> YOUR INSTRUCTIONS: From the first line to the last, repeat the data exactly but leave out the pictures.

> TASK MATERIAL:

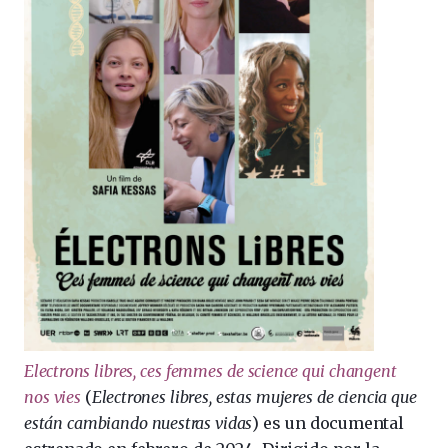
Electrons libres, ces femmes de science qui changent
nos vies
(
Electrones libres, estas mujeres de ciencia que
están cambiando nuestras vidas
) es un documental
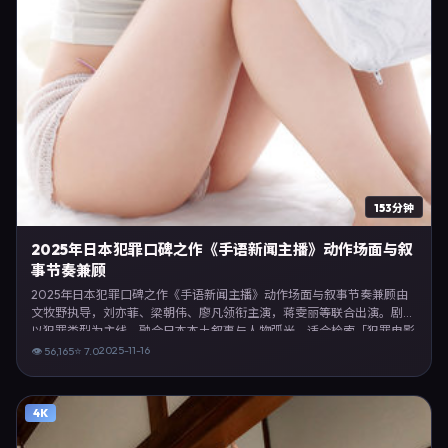
153分钟
2025年日本犯罪口碑之作《手语新闻主播》动作场面与叙
事节奏兼顾
2025年日本犯罪口碑之作《手语新闻主播》动作场面与叙事节奏兼顾由
文牧野执导，刘亦菲、梁朝伟、廖凡领衔主演，蒋雯丽等联合出演。剧情
以犯罪类型为主线，融合日本本土叙事与人物弧光，适合检索「犯罪电影
日本 文牧野 刘亦菲」等关键词的观众。2025年11月16日于日本主流院线
2025-11-16
👁
56,165
⭐
7.0
上映，随后登陆流媒体与电视端。影片在节奏、摄影与配乐上强调沉浸体
验，可作为片单推荐、影评长文与专题策划的引用素材。
4K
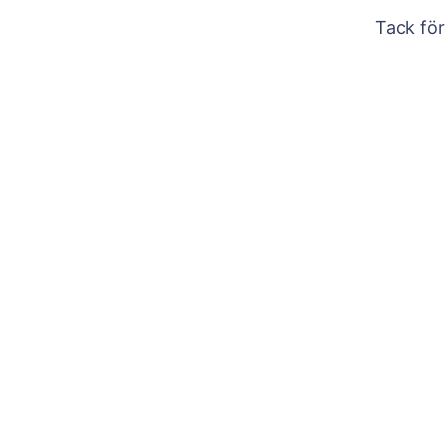
Tack för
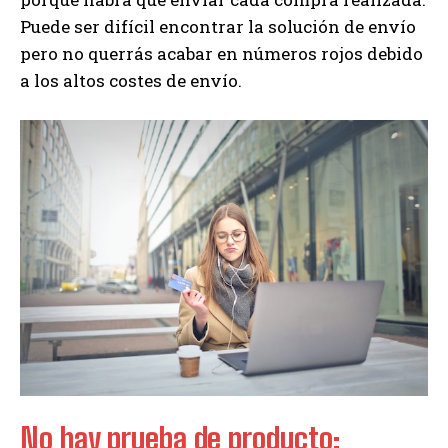
Puede ser difícil encontrar la solución de envío
pero no querrás acabar en números rojos debido
a los altos costes de envío.
No hay prueba de producto:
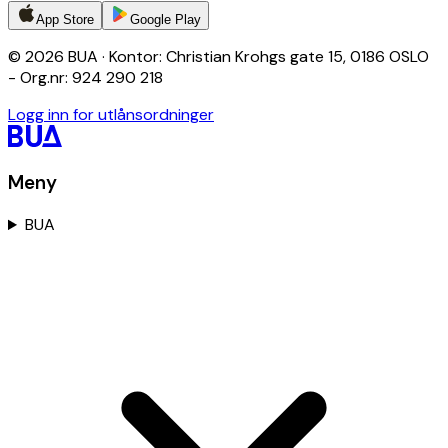
App Store
Google Play
© 2026 BUA · Kontor: Christian Krohgs gate 15, 0186 OSLO
- Org.nr: 924 290 218
Logg inn for utlånsordninger
Meny
BUA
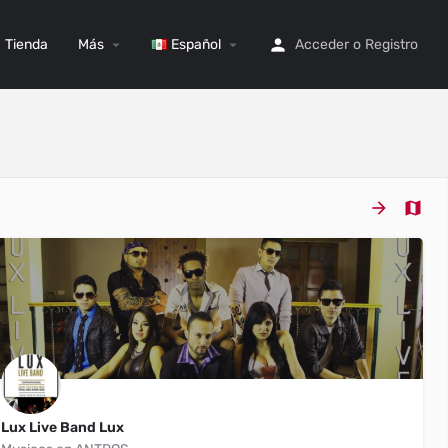
Tienda
Más
Español
Acceder
o
Registro
Lux Live Band Lux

> WRITTEN SOLUTION:
Electrons libres, ces femmes de science qui changent
nos vies
(
Electrones libres, estas mujeres de ciencia que
están cambiando nuestras vidas
) es un documental
153分钟
2025年日本犯罪口碑之作《手语新闻主播》动作场面与叙
事节奏兼顾
2025年日本犯罪口碑之作《手语新闻主播》动作场面与叙事节奏兼顾由
文牧野执导，刘亦菲、梁朝伟、廖凡领衔主演，蒋雯丽等联合出演。剧情
以犯罪类型为主线，融合日本本土叙事与人物弧光，适合检索「犯罪电影
日本 文牧野 刘亦菲」等关键词的观众。2025年11月16日于日本主流院线
2025-11-16
👁
56,165
⭐
7.0
上映，随后登陆流媒体与电视端。影片在节奏、摄影与配乐上强调沉浸体
验，可作为片单推荐、影评长文与专题策划的引用素材。
4K
Tack för
Puede ser difícil encontrar la solución de envío
pero no querrás acabar en números rojos debido
a los altos costes de envío.
No hay prueba de producto:
App Store
Google Play
© 2026 BUA · Kontor: Christian Krohgs gate 15, 0186 OSLO
- Org.nr: 924 290 218
Logg inn for utlånsordninger
Meny
BUA
Tienda
Más
Español
Acceder
o
Registro
Lux Live Band Lux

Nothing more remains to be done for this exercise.